**EXERCISE GOAL:** Repeat, exactly as written, all of the entries, but not their pictures.

-=-=-=-=-

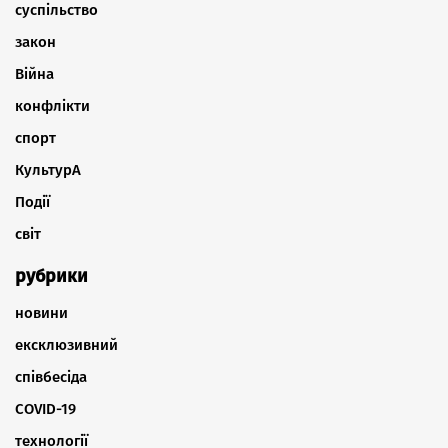
суспільство
закон
Війна
конфлікти
спорт
КультурА
Події
світ
рубрики
новини
ексклюзивний
співбесіда
COVID-19
технології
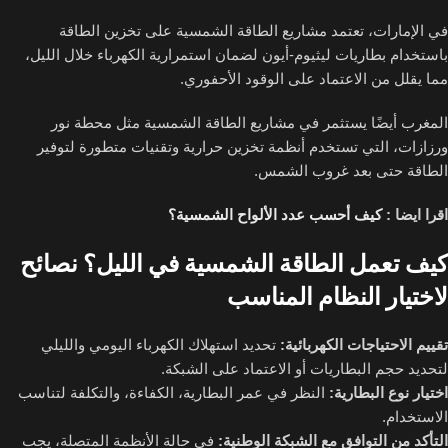
في الإمارات، تعتمد مشاريع الطاقة الشمسية على تخزين الطاقة
باستخدام بطاريات ليثيوم-أيون لضمان استمرارية الكهرباء خلال الليل،
مما يقلل من الاعتماد على الوقود الأحفوري.
المغرب أيضًا يستثمر في مشاريع الطاقة الشمسية مثل محطة نور
ورزازات، التي تستخدم أنظمة تخزين حرارية وتقنيات متطورة لتوفير
الطاقة حتى بعد غروب الشمس.
اقرا ايضا :
كيف أحسب عدد الألواح الشمسية؟
كيف تعمل الطاقة الشمسية في الليل؟ نصائح
لاختيار النظام المناسب
تقييم الاحتياجات الكهربائية:
تحديد استهلاك الكهرباء اليومي والليلي
لتحديد حجم البطاريات أو الاعتماد على الشبكة.
اختيار نوع البطارية:
النظر في عمر البطارية، الكفاءة، والتكلفة لتناسب
الاستخدام.
التأكد من التوافق مع الشبكة الوطنية:
في حالة الأنظمة المتصلة، يجب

-=-=-=-=-

**RESULT OF THIS TASK:**
суспільство
закон
Війна
конфлікти
спорт
КультурА
Події
світ
рубрики
новини
ексклюзивний
співбесіда
COVID-19
технології
في الإمارات، تعتمد مشاريع الطاقة الشمسية على تخزين الطاقة
باستخدام بطاريات ليثيوم-أيون لضمان استمرارية الكهرباء خلال الليل،
مما يقلل من الاعتماد على الوقود الأحفوري.
المغرب أيضًا يستثمر في مشاريع الطاقة الشمسية مثل محطة نور
ورزازات، التي تستخدم أنظمة تخزين حرارية وتقنيات متطورة لتوفير
الطاقة حتى بعد غروب الشمس.
اقرا ايضا :
كيف أحسب عدد الألواح الشمسية؟
كيف تعمل الطاقة الشمسية في الليل؟ نصائح
لاختيار النظام المناسب
تقييم الاحتياجات الكهربائية:
تحديد استهلاك الكهرباء اليومي والليلي
لتحديد حجم البطاريات أو الاعتماد على الشبكة.
اختيار نوع البطارية:
النظر في عمر البطارية، الكفاءة، والتكلفة لتناسب
الاستخدام.
التأكد من التوافق مع الشبكة الوطنية:
في حالة الأنظمة المتصلة، يجب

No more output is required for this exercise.